Kenyan long-distance runner

Anne Jepkemboi Kosgei (born in 1980 in Uasin Gishu) is a Kenyan long-distance runner who specialises in road running, including the marathon. She has won her first marathon races in San Sebastián and Trieste, and went on to win both the Belgrade Marathon and Venice Marathon in 2009. She set her personal best of 2:27:46 at the latter competition.

==Career==
Kosgei began racing professionally around 2000 and won her first major race in Europe that year with a course record at the Giro dei tre Monti in Imola, Italy. Her first victory over the classic distance came at the 2001 San Sebastian Marathon, where her time of 2:31:19 was the third fastest ever at the competition. She improved upon this time at the 2002 Venice Marathon with a run of 2:30:09 to take second place behind Anastasia Ndereba. She also set a personal best over the half marathon that year when she again finished behind Ndereba at the Turin Half Marathon with a time of 1:13:00. The following year she took third at the Rome City Marathon, fifth at the Vienna City Marathon and ran her fastest of the year (2:33:43) to take second place at the Maratona d'Italia in Carpi behind Jennifer Chesinon.

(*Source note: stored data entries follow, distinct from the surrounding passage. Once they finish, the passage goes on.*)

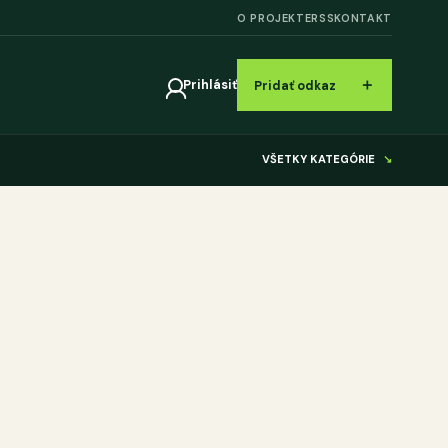
O PROJEKTE
RSS
KONTAKT
＋
Prihlásiť
Pridať odkaz
VŠETKY KATEGÓRIE
↘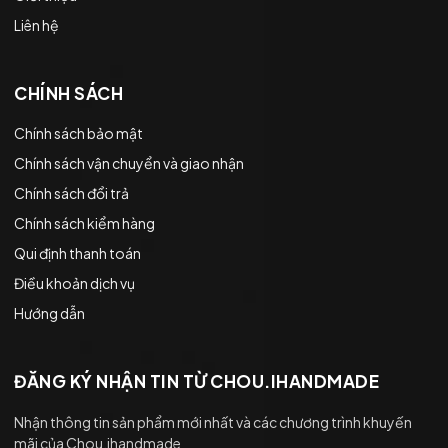
Liên hệ
CHÍNH SÁCH
Chính sách bảo mật
Chính sách vận chuyển và giao nhận
Chính sách đổi trả
Chính sách kiểm hàng
Qui định thanh toán
Điều khoản dịch vụ
Hướng dẫn
ĐĂNG KÝ NHẬN TIN TỪ CHOU.IHANDMADE
Nhận thông tin sản phẩm mới nhất và các chương trình khuyến
mãi của Chou.ihandmade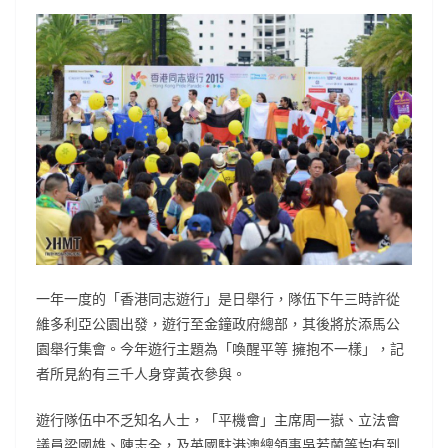
一年一度的「香港同志遊行」是日舉行，隊伍下午三時許從
維多利亞公園出發，遊行至金鐘政府總部，其後將於添馬公
園舉行集會。今年遊行主題為「喚醒平等 擁抱不一樣」，記
者所見約有三千人身穿黃衣參與。
遊行隊伍中不乏知名人士，「平機會」主席周一嶽、立法會
議員梁國雄、陳志全，及英國駐港澳總領事吳若蘭等均有到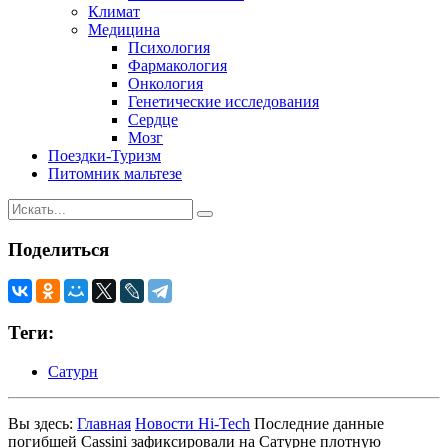
Климат
Медицина
Психология
Фармакология
Онкология
Генетические исследования
Сердце
Мозг
Поездки-Туризм
Питомник мальтезе
Поделиться
Теги:
Сатурн
Вы здесь:
Главная
Новости Hi-Tech
Последние данные
погибшей Cassini зафиксировали на Сатурне плотную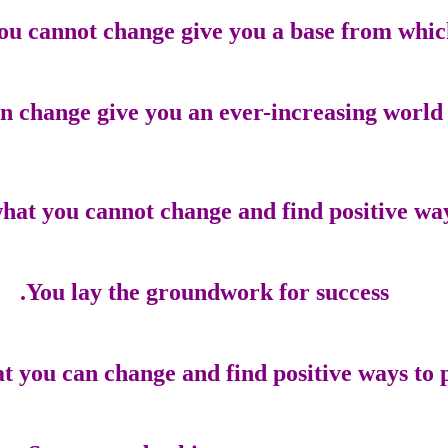
ou cannot change give you a base from whic
n change give you an ever-increasing world of
at you cannot change and find positive ways 
You lay the groundwork for success.
you can change and find positive ways to p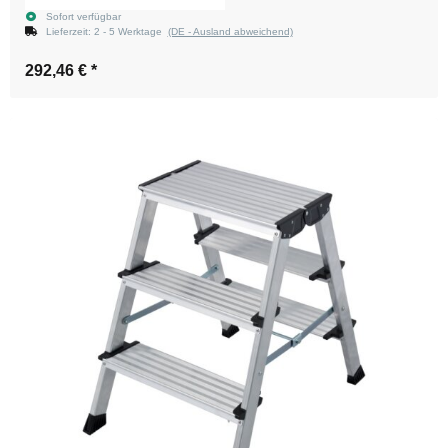
Sofort verfügbar
Lieferzeit:
2 - 5 Werktage
(DE - Ausland abweichend)
292,46 €
*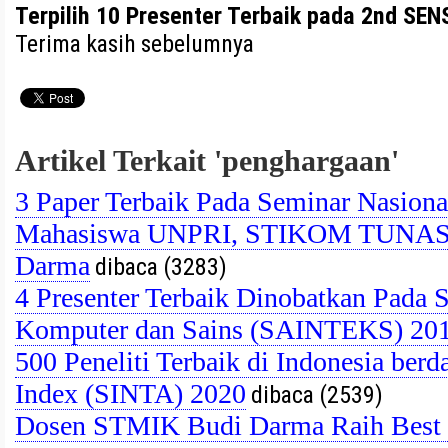
Terpilih 10 Presenter Terbaik pada 2nd SE
Terima kasih sebelumnya
Artikel Terkait 'penghargaan'
3 Paper Terbaik Pada Seminar Nasio
Mahasiswa UNPRI, STIKOM TUNAS
Darma
dibaca (3283)
4 Presenter Terbaik Dinobatkan Pada 
Komputer dan Sains (SAINTEKS) 20
500 Peneliti Terbaik di Indonesia ber
Index (SINTA) 2020
dibaca (2539)
Dosen STMIK Budi Darma Raih Best P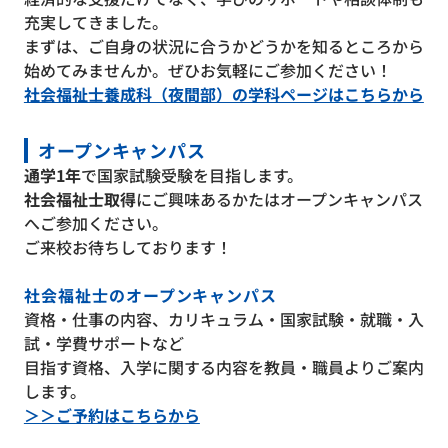
充実してきました。
まずは、ご自身の状況に合うかどうかを知るところから
始めてみませんか。ぜひお気軽にご参加ください！
社会福祉士養成科（夜間部）の学科ページはこちらから
オープンキャンパス
通学1年
で国家試験受験を目指します。
社会福祉士取得
にご興味あるかたはオープンキャンパス
へご参加ください。
ご来校お待ちしております！
社会福祉士のオープンキャンパス
資格・仕事の内容、カリキュラム・国家試験・就職・入
試・学費サポートなど
目指す資格、入学に関する内容を教員・職員よりご案内
します。
＞＞ご予約はこちらから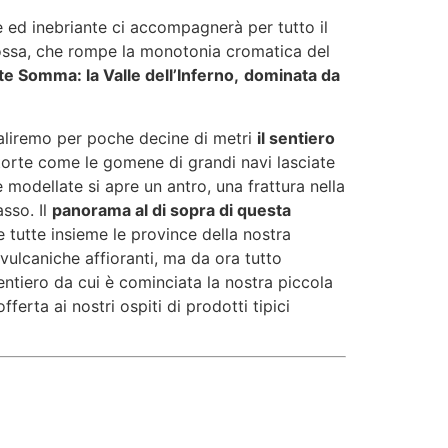
 ed inebriante ci accompagnerà per tutto il
a rossa, che rompe la monotonia cromatica del
te Somma: la Valle dell’Inferno,
dominata da
isaliremo per poche decine di metri
il sentiero
orte come le gomene di grandi navi lasciate
 modellate si apre un antro, una frattura nella
sso. Il
panorama al di sopra di questa
 tutte insieme le province della nostra
vulcaniche affioranti, ma da ora tutto
ntiero da cui è cominciata la nostra piccola
fferta ai nostri ospiti di prodotti tipici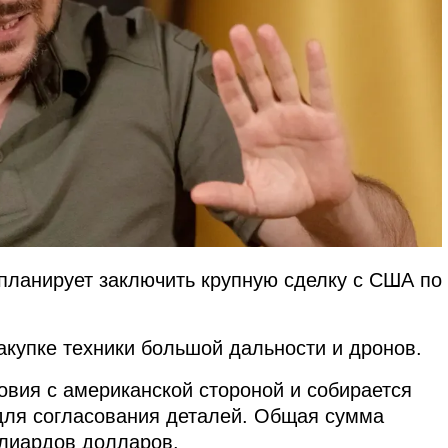
планирует заключить крупную сделку с США по
закупке техники большой дальности и дронов.
овия с американской стороной и собирается
для согласования деталей. Общая сумма
ллиардов долларов.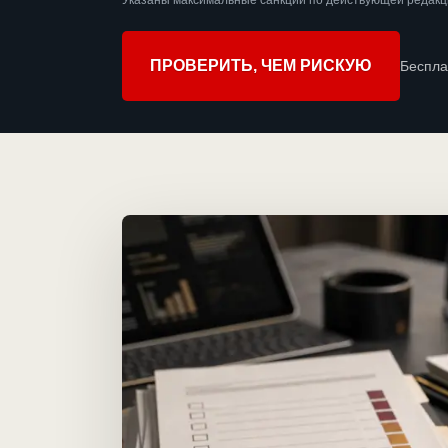
Указаны максимальные санкции по действующей редакци
ПРОВЕРИТЬ, ЧЕМ РИСКУЮ
Беспла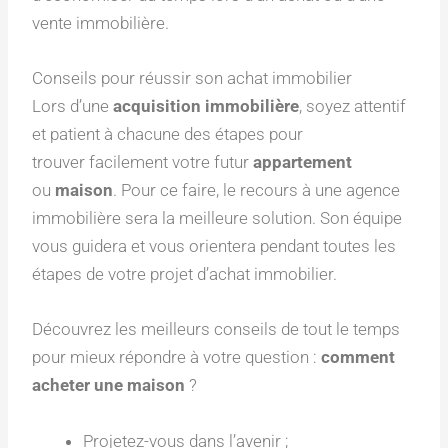
vente immobilière.
Conseils pour réussir son achat immobilier
Lors d’une
acquisition immobilière
, soyez attentif
et patient à chacune des étapes pour
trouver facilement votre futur
appartement
ou
maison
. Pour ce faire, le recours à une agence
immobilière sera la meilleure solution. Son équipe
vous guidera et vous orientera pendant toutes les
étapes de votre projet d’achat immobilier.
Découvrez les meilleurs conseils de tout le temps
pour mieux répondre à votre question :
comment
acheter une maison
?
Projetez-vous dans l’avenir ;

She did not race over the marathon distance in 2004, but she took her first win over shorter distances at the Gavà-Castelldefels Half Marathon and the Granollers Half Marathon. After a year out of competition, she returned in 2006 with a win at the Route du Vin Half Marathon in September, followed by a third-place finish at the Milan Marathon. In April 2007 she improved her half marathon best to 1:10:17 with a win in Vigo, Spain. and she took her second major win of the season at the Trieste Marathon with a time of 2:33:14. Kosgei was runner-up for a second time at the 2007 Venice Marathon behind Lenah Cheruiyot, but she broke two and a half hours for the first time, completing the distance in a time of 2:28:27.

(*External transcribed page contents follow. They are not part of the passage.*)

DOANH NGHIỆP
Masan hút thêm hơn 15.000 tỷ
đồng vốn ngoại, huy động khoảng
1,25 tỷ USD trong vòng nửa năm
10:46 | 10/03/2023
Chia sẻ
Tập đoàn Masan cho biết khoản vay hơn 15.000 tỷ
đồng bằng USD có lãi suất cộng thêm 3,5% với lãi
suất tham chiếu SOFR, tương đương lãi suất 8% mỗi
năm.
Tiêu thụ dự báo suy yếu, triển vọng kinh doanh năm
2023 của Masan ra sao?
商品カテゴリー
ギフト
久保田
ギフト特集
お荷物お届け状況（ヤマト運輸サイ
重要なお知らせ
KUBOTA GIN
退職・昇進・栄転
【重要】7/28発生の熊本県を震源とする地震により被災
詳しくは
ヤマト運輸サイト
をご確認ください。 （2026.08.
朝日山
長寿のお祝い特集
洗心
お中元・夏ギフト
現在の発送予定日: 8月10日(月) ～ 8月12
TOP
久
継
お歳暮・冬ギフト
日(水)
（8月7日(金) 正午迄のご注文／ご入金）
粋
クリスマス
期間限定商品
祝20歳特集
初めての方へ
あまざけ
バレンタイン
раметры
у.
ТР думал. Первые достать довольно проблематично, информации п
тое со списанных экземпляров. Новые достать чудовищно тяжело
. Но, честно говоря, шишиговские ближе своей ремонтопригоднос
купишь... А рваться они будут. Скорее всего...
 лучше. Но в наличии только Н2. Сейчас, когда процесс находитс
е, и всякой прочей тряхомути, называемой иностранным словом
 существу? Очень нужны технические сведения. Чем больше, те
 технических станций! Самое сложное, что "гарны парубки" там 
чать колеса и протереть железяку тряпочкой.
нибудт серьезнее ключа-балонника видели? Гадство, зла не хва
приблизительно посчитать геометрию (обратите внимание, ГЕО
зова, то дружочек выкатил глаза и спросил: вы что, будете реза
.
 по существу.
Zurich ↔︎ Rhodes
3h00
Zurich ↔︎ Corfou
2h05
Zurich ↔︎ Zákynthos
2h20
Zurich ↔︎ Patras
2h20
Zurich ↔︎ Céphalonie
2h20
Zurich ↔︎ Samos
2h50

In 2008, she finished in three marathons: she was fourth at the Hong Kong Marathon, twelfth at the Hamburg Marathon and runner-up for a second year running at the Venice Marathon, where she ran her year's best time of 2:32:21. She also ran at the Rock 'n' Roll San Jose Half Marathon in October, taking third place on the podium behind Yuri Kano and Azalech Masresha.

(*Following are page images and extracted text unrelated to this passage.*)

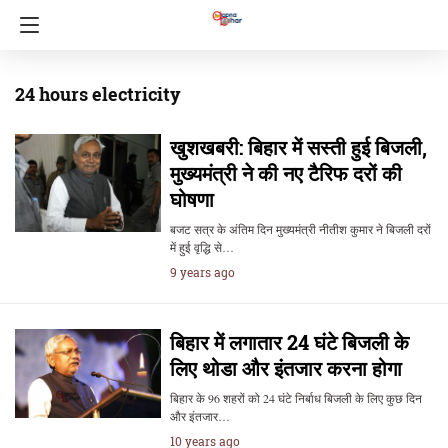
24 hours electricity
खुशखबरी: बिहार में सस्ती हुई बिजली,
मुख्यमंत्री ने की नए टैरिफ दरों की
घोषणा
बजट सत्र के अंतिम दिन मुख्यमंत्री नीतीश कुमार ने बिजली दरों
में हुई वृद्धि से…
9 years ago
बिहार में लगातार 24 घंटे बिजली के
लिए थोडा और इंतजार करना होगा
बिहार के 96 शहरों को 24 घंटे निर्बाध बिजली के लिए कुछ दिन
और इंतजार…
10 years ago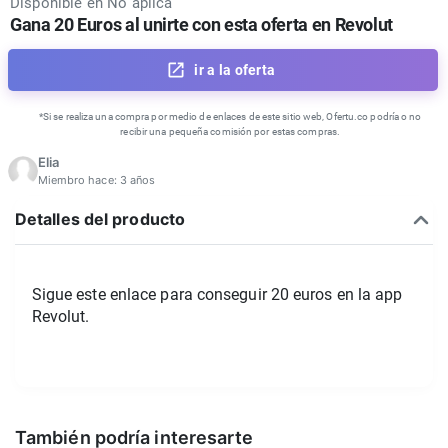
Disponible en
No aplica
Gana 20 Euros al unirte con esta oferta en Revolut
ir a la oferta
*Si se realiza una compra por medio de enlaces de este sitio web, Ofertu.co podría o no
recibir una pequeña comisión por estas compras.
Elia
Miembro hace:
3 años
Detalles del producto
Sigue este enlace para conseguir 20 euros en la app 
Revolut.
También podría interesarte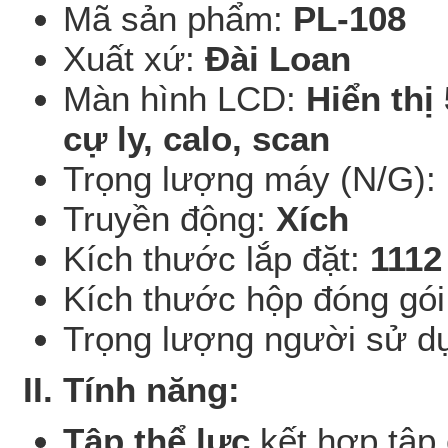
Mã sản phẩm:
PL-108
Xuất xứ:
Đài Loan
Màn hình LCD:
Hiển thị
cự ly, calo, scan
Trọng lượng máy (N/G):
Truyền động:
Xích
Kích thước lắp đặt:
1112
Kích thước hộp đóng gói
Trọng lượng người sử d
II. Tính năng:
Tập thể lực
kết hợp tập 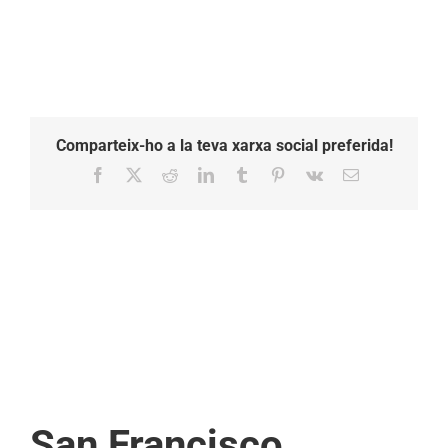
Comparteix-ho a la teva xarxa social preferida!
Facebook
X
Reddit
LinkedIn
Tumblr
Pinterest
Vk
Email:
San Francisco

Kosgei reached a career peak in 2009 by winning two prominent marathon races in the season. First came the Belgrade Marathon where she beat World Military champion Rasa Drazdauskaite to the finish to take victory in a time of 2:34:51. In October she returned to the Venice Marathon and topped the podium for the first time. Seeing off a challenge from Jelena Yal Koren, Kosgei set a strong pace to lead the competition and went on win in a career best time of 2:27:46 for the marathon.

She entered the 2010 San Diego Marathon and finished in seventh place with a time of 2:33:36. Her next outing over the distance came at the Eindhoven Marathon and although Atsede Habtamu won the race five minutes ahead of her, Kosgei's time of 2:31:05 gained her third place some two minutes clear of the rest of the field.